Lanzamos por tanto la siguiente pregunta: ¿qué clase de actividad o
acontecimiento es el que puede acertadamente describirse como el de
"conocer a Dios"?
II
Para comenzar, está
claro que el "conocer" a Dios es necesariamente una cuestión más
compleja que la de "conocer" a otro hombre, del mismo modo en que
"conocer" al vecino resulta más complejo que "conocer" una
casa, un libro, n idioma. Cuanto más complejo sea el objeto, tanto más complejo
resulta "conocerlo". El conocimiento de un objeto abstracto, como una
lengua, se obtiene mediante el estudio; el conocimiento de algo inanimado, como
una montaña un museo, se obtiene mediante la inspección y la exploración. Estas
actividades, si bien exigen mucho esfuerzo concentrado, son relativamente
fáciles de describir. Pero cuando se trata de cosas vivientes, el conocerlas se
torna ante más complicado. No se llega a conocer un organismo viviente hasta
tanto no se conozca la forma en que pueda reaccionar y comportarse bajo
diversas circunstancias específicas, y no simplemente conociendo su historia
pasada. La persona que dice "yo conozco a este caballo" generalmente
quiere decir no simplemente que lo ha visto antes (aunque por la forma en que
empleamos las palabras, bien podría querer decir esto solamente); más
probablemente, sin embargo, quiere decir: "Sé como se comporta, y puedo
decirle cómo debe tratarlo." El conocimiento de esta clase sólo se obtiene
mediante una asociación previa con el animal, al haberlo visto en acción, y al
tratar de atenderlo y cabalgarlo uno mismo.
En el caso de los
seres humanos la situación se complica más todavía, por el hecho de que, a
diferencia de los caballos, tienen la posibilidad de ocultar, y de abstenerse
de mostrar a los demás, todo lo que anida en su interior. En pocos días se
puede llegar a conocer a un caballo en forma completa, pero es posible pasar
meses y hasta años en compañía de otra persona y sin embargo tener que decir al
final: "En realidad no lo conozco en absoluto." Reconocemos grados de
conocimiento de nuestros semejantes; decimos que los conocemos
"bien", "no muy bien", "lo suficiente como para saludamos",
"íntimamente", o talvez "perfectamente", según el grado de
apertura que han manifestado hacia nosotros.
De manera que la
calidad y la profundidad de nuestro conocimiento de los demás depende más de
ellos que de nosotros.

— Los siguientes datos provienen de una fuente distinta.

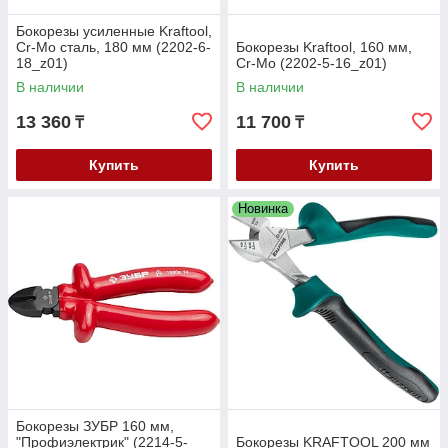
Бокорезы усиленные Kraftool,
Cr-Mo сталь, 180 мм (2202-6-
Бокорезы Kraftool, 160 мм,
18_z01)
Cr-Mo (2202-5-16_z01)
В наличии
В наличии
13 360
11 700
₸
₸
Купить
Купить
Новинка
Бокорезы ЗУБР 160 мм,
"Профиэлектрик" (2214-5-
Бокорезы KRAFTOOL 200 мм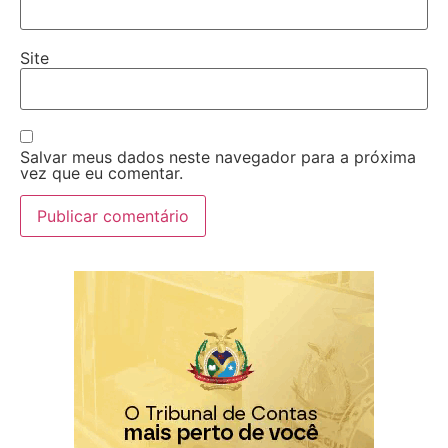
Site
Salvar meus dados neste navegador para a próxima
vez que eu comentar.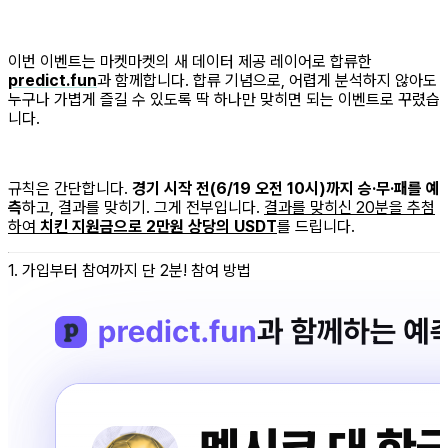
이번 이벤트는 마켓마켓의 새 데이터 제공 레이어로 합류한
predict.fun
과 함께합니다. 합류 기념으로, 어렵게 분석하지 않아도
누구나 가볍게 즐길 수 있도록 딱 하나만 맞히면 되는 이벤트로 꾸렸습
니다.
규칙은 간단합니다.
경기 시작 전(6/19 오전 10시)까지 승·무·패를 예
측
하고, 결과를 맞히기. 그게 전부입니다.
결과를 맞히신 20분을 추첨
하여
치킨 지원금으로 2만원 상당의 USDT
를 드립니다.
1. 가입부터 참여까지 단 2분! 참여 방법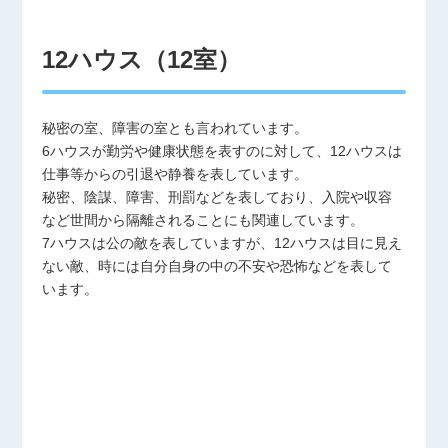
12ハウス（12室）
秘密の室、障害の室とも言われています。
6ハウスが勤労や健康状態を表すのに対して、12ハウスは
仕事等からの引退や静養を表しています。
秘密、陰謀、障害、刑罰などを表しており、入院や収容
など世間から隔離されることにも関連しています。
7ハウスは公の敵を表していますが、12ハウスは目に見え
ない敵、時には自分自身の中の不安や恐怖などを表して
います。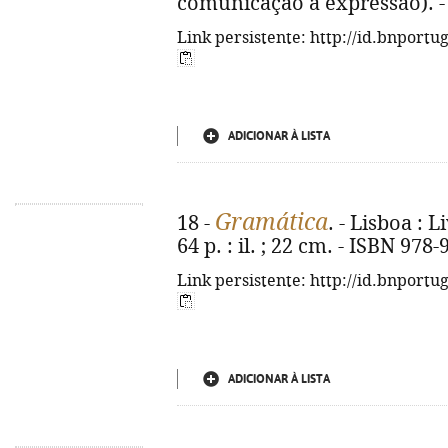
comunicação à expressão). -
Link persistente: http://id.bnportu
ADICIONAR À LISTA
Gramática
18 -
. - Lisboa : 
64 p. : il. ; 22 cm. - ISBN 978
Link persistente: http://id.bnportu
ADICIONAR À LISTA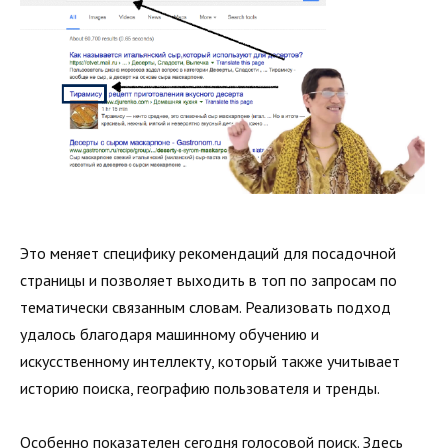
Это меняет специфику рекомендаций для посадочной
страницы и позволяет выходить в топ по запросам по
тематически связанным словам. Реализовать подход
удалось благодаря машинному обучению и
искусственному интеллекту, который также учитывает
историю поиска, географию пользователя и тренды.
Особенно показателен сегодня голосовой поиск. Здесь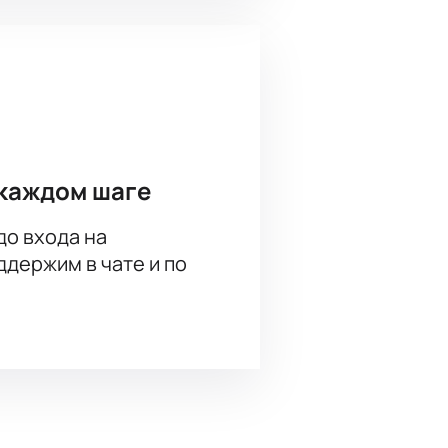
каждом шаге
до входа на
держим в чате и по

El que los conozcamos depende más directamente de que
ellos nos permitan que los conozcamos que de nuestros intentos para llegar a
conocerlos: Cuando nos encontramos, la parte nuestra consiste en prestarles
atención y demostrar interés en ellos, mostrar buena voluntad y abrimos
amistosamente. A partir de ese momento, sin embargo, son ellos, no nosotros,
los que deciden si los vamos a conocer o no.
Imaginemos que nos
van a presentar una persona que consideramos "superior" a nosotros
-ya sea en rango, en distinción intelectual, en capacidad profesional, en
santidad personal, o en algún otro sentido. Cuanto más conscientes estemos de
nuestra propia inferioridad, tanto más sentimos que nuestra parte consiste en
colocamos a su disposición respetuosamente para que ella tome la iniciativa en
la conversación. (Pensemos en la posibilidad de un encuentro con el presidente
o un ministro.) Nos gustaría llegar a conocer a una persona tan encumbrada pero
nos damos cuenta perfectamente de que esto es algo que debe decidirlo dicha
persona, no nosotros. Si se limita a las formalidades del caso tal vez nos
sintamos desilusionados, pero comprendemos que no nos podemos quejar; después
de todo, no teníamos derecho a reclamar su amistad. Pero si, por el contrario,
comienza de inmediato a brindamos su confianza, y nos dice francamente lo que
está pensando en relación con cuestiones de interés común, y si a continuación
.nos invita a tomar parte en determinados proyectos, y nos pide que estemos a
su disposición en forma permanente para este tipo de colaboración toda vez que
la necesite, entonces nos sentiremos tremendamente privilegiados, y nuestra
actitud general cambiará fundamentalmente. Si hasta entonces la vida nos
parecía inútil y tediosa, ya no lo será más desde el momento en que esa gran
personalidad nos cuenta entre sus colaboradores inmediatos. ¡Esto sí que vale
la pena! ¡Así sí que vale la pena vivir!
Esto, en cierta
medida, es una ilustración de lo que significa conocer a Dios. Con razón podía
Dios decir por medio de Jeremías, "Alábese en esto el que se hubiere de
alabar: en entenderme y conocerme", porque el conocer a Dios equivale a
tener una relación que tiene el efecto de deleitar al corazón del hombre. Lo
que ocurre es que el omnipotente Creador, Señor de los ejércitos, el gran Dios
ante quien las naciones son como la gota en un balde, se le acerca y comienza a
hablarle por medio de las palabras y las verdades de la Sagrada Escritura.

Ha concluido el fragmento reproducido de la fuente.